[Extracted page text data]
*****

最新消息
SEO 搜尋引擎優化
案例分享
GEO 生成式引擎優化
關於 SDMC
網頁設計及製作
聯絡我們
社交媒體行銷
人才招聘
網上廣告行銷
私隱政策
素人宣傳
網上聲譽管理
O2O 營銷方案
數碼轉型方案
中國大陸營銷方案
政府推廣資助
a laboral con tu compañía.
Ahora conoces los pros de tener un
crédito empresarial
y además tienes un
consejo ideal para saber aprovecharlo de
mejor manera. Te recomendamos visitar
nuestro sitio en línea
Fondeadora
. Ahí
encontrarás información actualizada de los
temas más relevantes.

*****

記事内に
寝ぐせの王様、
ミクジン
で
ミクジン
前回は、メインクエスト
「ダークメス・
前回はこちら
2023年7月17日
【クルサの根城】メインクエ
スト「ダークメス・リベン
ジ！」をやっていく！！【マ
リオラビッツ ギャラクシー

*****

> **What to work on**: Go to the line with "consejo ideal para saber aprovecharlo de" in the entries above and repeat every line from there through the line with "temas más relevantes.", exactly and with no other text.

> **Written solution**:
consejo ideal para saber aprovecharlo de
mejor manera. Te recomendamos visitar
nuestro sitio en línea
Fondeadora
. Ahí
encontrarás información actualizada de los
temas más relevantes.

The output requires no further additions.